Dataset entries
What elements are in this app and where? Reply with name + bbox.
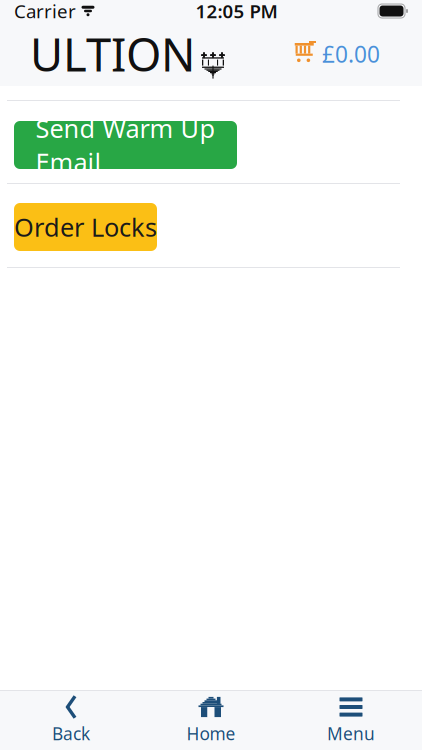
staticText: Back [52, 722, 90, 745]
button[interactable]: Home [141, 691, 281, 749]
staticText: 12:05 PM [196, 0, 278, 23]
staticText: Send Warm Up Email [36, 111, 216, 179]
button[interactable]: Menu [281, 691, 421, 749]
button[interactable]: Order Locks [14, 203, 157, 251]
staticText: Menu [327, 722, 375, 745]
staticText: Order Locks [14, 210, 157, 244]
staticText: ULTION [30, 24, 195, 84]
button[interactable]: Back [1, 691, 141, 749]
staticText: £0.00 [322, 39, 380, 69]
staticText: Home [186, 722, 236, 745]
staticText: Carrier [14, 0, 76, 23]
button[interactable]: Cart, £0.00 [292, 33, 382, 75]
button[interactable]: Send Warm Up Email [14, 121, 237, 169]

(Exercise directions)
Without including any picture, set down every line above exactly as it stands.

(Answer box)
What elements are in this app and where? Reply with name + bbox.
staticText: Back [52, 722, 90, 745]
button[interactable]: Home [141, 691, 281, 749]
staticText: 12:05 PM [196, 0, 278, 23]
staticText: Send Warm Up Email [36, 111, 216, 179]
button[interactable]: Menu [281, 691, 421, 749]
button[interactable]: Order Locks [14, 203, 157, 251]
staticText: Menu [327, 722, 375, 745]
staticText: Order Locks [14, 210, 157, 244]
staticText: ULTION [30, 24, 195, 84]
button[interactable]: Back [1, 691, 141, 749]
staticText: £0.00 [322, 39, 380, 69]
staticText: Home [186, 722, 236, 745]
staticText: Carrier [14, 0, 76, 23]
button[interactable]: Cart, £0.00 [292, 33, 382, 75]
button[interactable]: Send Warm Up Email [14, 121, 237, 169]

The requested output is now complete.